Una vez presentados en el Puerto con el Capitán, los hombres se
disponían a dar vuelta al hotel en completa decepción. Pero, para otorgarle un
nuevo milagro a la Virgen del Carmen, Patrona de Puntarenas, en la conversación
surgida con Guillermo, el joven expresó las palabras adecuadas como bálsamo
para el ánimo de Ramón.
—…Pero no mentía cuando les dije que
tengo familiares acá —expresó Guillermo Barrantes—, sólo que no voy a ir donde
ellos. Ya es muy tarde.
—Entonces, ¡debes conocer un lugar
abierto a esta hora! —exclamó Ramón—, ¿puedes llevarnos?
—Existe un lugar, pero queda un poco
lejos.
—Pues, ¿Qué esperas? ¡VAMOS!
—Señores, ya es tarde —interrumpió
el Capitán—, deberíamos ir a descansar.
—Bernardo, no soy un juerguista
—dijo Walter—, pero me gustaría conocer un poco la zona.
—No lo hagas más difícil, Walter
—comentó Bernardo indeciso—. Está bien, vamos, pero solo un momento. Máximo a
las dos de la mañana.
—Dos horas y media es más que suficiente,
Capitán… —expuso Ramón— Para comer, claro.
—Ajá… —pronunció Andrés de modo
irónico.
Guillermo guío a sus compañeros de aventura hasta un centro oculto en
Fray Casiano de Madriz. Para llegar sin contratiempos y poder disfrutar un
poco, se subieron en uno de los servicios de carruajes del hotel en el que se
hospedaban. La zona no era segura para llegar caminando; además, se corría el
rumor de que la Cegua asechaba en sus
callejones a los ebrios mujeriegos.
Al llegar al centro nocturno clandestino, el olor a meados se unía con
el aroma del tabaco de los cigarros que fumaban los marineros allí presentes.
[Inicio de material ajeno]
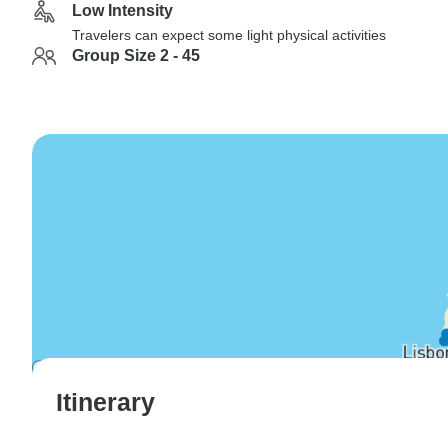
Low Intensity
Travelers can expect some light physical activities
Group Size 2 - 45
Itinerary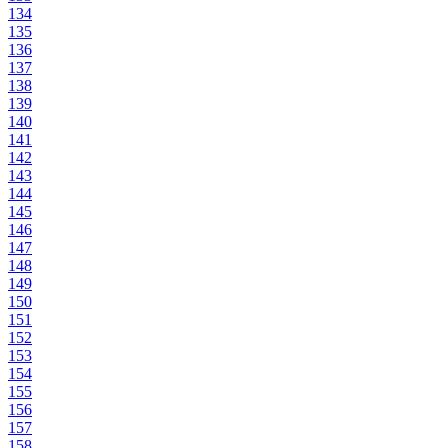
134
135
136
137
138
139
140
141
142
143
144
145
146
147
148
149
150
151
152
153
154
155
156
157
158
Los gritos de las damas y los sonidos de botellas de alcohol chocando entre sí,
daban una fraternal bienvenida al Sargento Quesada, que se sentía como águila
en su nido.
—El hambre me abrió las boquillas
—expresó un ordinario Ramón, buscando una mesa para cinco.
—Bernardo, ¿qué quiere decir lo que dijo el Sargento? —preguntó Walter.
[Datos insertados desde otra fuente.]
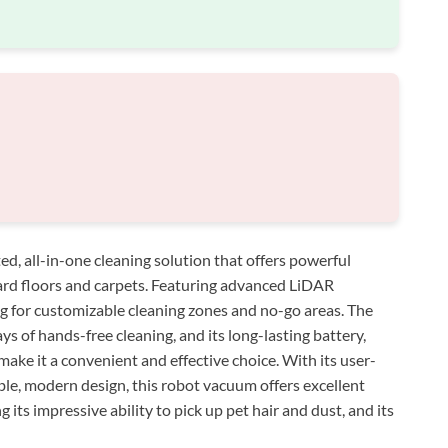
d, all-in-one cleaning solution that offers powerful
ard floors and carpets. Featuring advanced LiDAR
ng for customizable cleaning zones and no-go areas. The
s of hands-free cleaning, and its long-lasting battery,
 make it a convenient and effective choice. With its user-
able, modern design, this robot vacuum offers excellent
 its impressive ability to pick up pet hair and dust, and its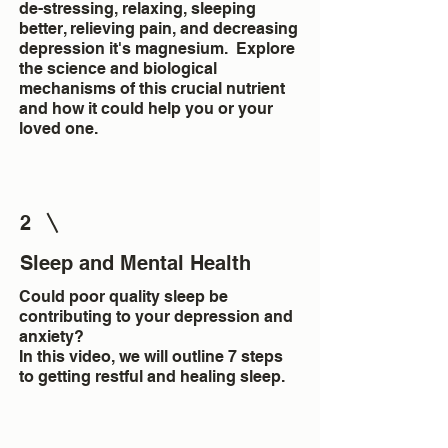
de-stressing, relaxing, sleeping
better, relieving pain, and decreasing
depression it's magnesium. Explore
the science and biological
mechanisms of this crucial nutrient
and how it could help you or your
loved one.
2
Sleep and Mental Health
Could poor quality sleep be
contributing to your depression and
anxiety?
In this video, we will outline 7 steps
to getting restful and healing sleep.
—Que quiere tomar —indicó un molesto Bernardo.
—Oh…
Los hombres se sentaron juntos en los barriles y una mesa improvisada
que se ubicaba en medio del salón. En este lugar de mala muerte no importaba la
raza, género, nacionalidad o posición social. Todos los presentes lo que les
importaba era disfrutar del alcohol y pasar un buen rato… a solas o acompañados.
El Sargento no aguantó las ganas y para cuando se sentó con sus colegas,
ya llevaba dos tragos en su haber.
—¡Eres mi salvador, Guillermo! ¡AAAAGH!